Kevin left me with Thomas after a while. I don’t know long it was that Kevin stayed with us, and I’m not sure if Kevin left because he was upset or tired. But he left to be with the kids and sent my mom to come be with me. Between the time Kevin left and the time my mom arrived, the nurse brought the Chaplain in and he baptized Thomas and stayed with me for a while. I don’t remember much of that time except that he was a nice old Irish priest who asked about my heritage and told me one of the most important things about the whole issue surrounding losing Thomas. He told me that God had intended for Thomas to live a full and complete life and to grow and know us and be happy and fulfilled, and that death was not part of the plan but nature sometimes interferes. That was comforting for me to hear. That it had not been intended to be this way.
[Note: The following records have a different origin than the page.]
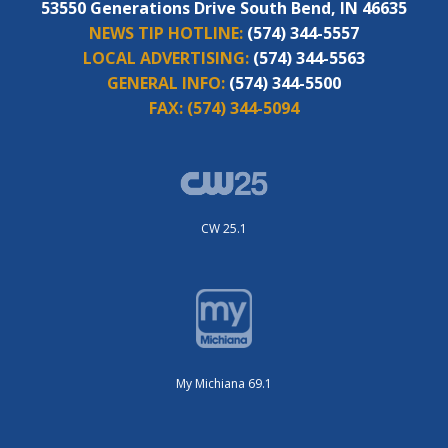
53550 Generations Drive South Bend, IN 46635
NEWS TIP HOTLINE:
(574) 344-5557
LOCAL ADVERTISING:
(574) 344-5563
GENERAL INFO:
(574) 344-5500
FAX:
(574) 344-5094
CW 25.1
My Michiana 69.1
I had wished Kevin could have been there for his baptism, but obviously God thought that I needed to be the one to hear those things at that moment.

My mom came and held Thomas and cried with me and comforted me through the night. They changed us to another room, which I was happy for because right next door or across the hall a woman had delivered her baby and the baby’s screaming was making me feel crazy. They took Thomas for a while and cleaned him, and took the cord from around his neck, wrapped him in a blanket with a little hat and took pictures (which I didn’t know about until later, but was glad to find out about). They brought him back to me in a bed, like any other baby, though covered so no one else could see, and he stayed with me through the night. I held him again the next morning and it was so painful because by then he was cold, and because of how long he had been dead his appearance started to change.

While my mother went out to talk with the nurses, I touched him for the last time. I wrapped him gently in his blanket, and tried to memorize everything about him before I placed it carefully over his face. It was my last attempt to protect him. To me he was still beautiful, but I wanted no one to be harmed or traumatized by his appearance. And then I started to panic and cry and went as fast as I could out into the hallway and asked that he be taken away now.

I had let go the way I needed to. I needed them to make it more real and take his body away from me now so that I did not step backward.

I didn’t leave the hospital until I made sure to ask the nurse that he would be taken care of and treated with respect. She assured me, “Of course!”

My mother and Kevin made all the arrangements for the cremation and service we had. I needed that because I could not focus. I was still in shock. I could barely talk. But as soon as we had the Mass and Rosary for Thomas I felt some closure--like we had put him to rest. For now his remains are here with us in the urn, but at some point soon we will bury him with my grandparents. I don’t feel the need for a graveside service because I feel that what was needed was accomplished with the Mass.

He now rests with God. And though I miss him, and I hate that he is not here with me, I know that I will be with him eventually and I will never have to let him go again.